Algérie

Résumé pays

Performances macroéconomiques

La croissance du PIB réel atteint 2,5 % en 2018 contre 1,4 % en 2017, principalement en raison de la croissance du secteur hors hydrocarbures (5,2 %) et de l’importance des dépenses budgétaires (36,7 % du PIB). Le secteur des hydrocarbures reste atonique (en recul de 0,1 %).

Les estimations et projections de croissance pour 2018-2020, basées sur l’hypothèse prudente d’un secteur des hydrocarbures faible et d’un secteur non hydrocarbures en légère amélioration, sont de 2,7 % en 2019 et de 1,9 % en 2020. La diminution projetée en 2020 est due en partie à une politique budgétaire plus restrictive – à partir de 2019, les dépenses publiques diminueront – afin de réduire le déficit budgétaire, qui de 5,3 % du PIB en 2018 devrait passer à 5,0 % en 2019 et à 4,7 % en 2020.

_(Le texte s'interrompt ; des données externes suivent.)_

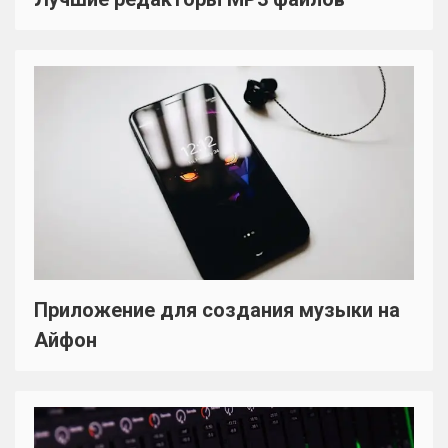
Приложение для создания музыки на
Айфон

La Banque d’Algérie, confrontée à la contraction des dépôts bancaires depuis 2015, a repris son refinancement et stimule le marché monétaire interbancaire en réduisant les réserves obligatoires et en réglementant mieux les marchés des capitaux. L’inflation reste sous contrôle avec 4,8 % en 2015, 6,4 % en 2016 et 5,6 % en 2017.

Perspectives

facteurs positifs et négatifs: L’infrastructure, la position géographique, la diaspora, le marché intérieur et la dotation en ressources naturelles de l’Algérie fournissent les atouts nécessaires pour transformer et diversifier son économie. En outre, la politique de réduction de la dette extérieure, mise en place au cours de la dernière décennie, et les importantes réserves de change, malgré leur diminution, permettent à l’Algérie de mieux résister aux chocs économiques.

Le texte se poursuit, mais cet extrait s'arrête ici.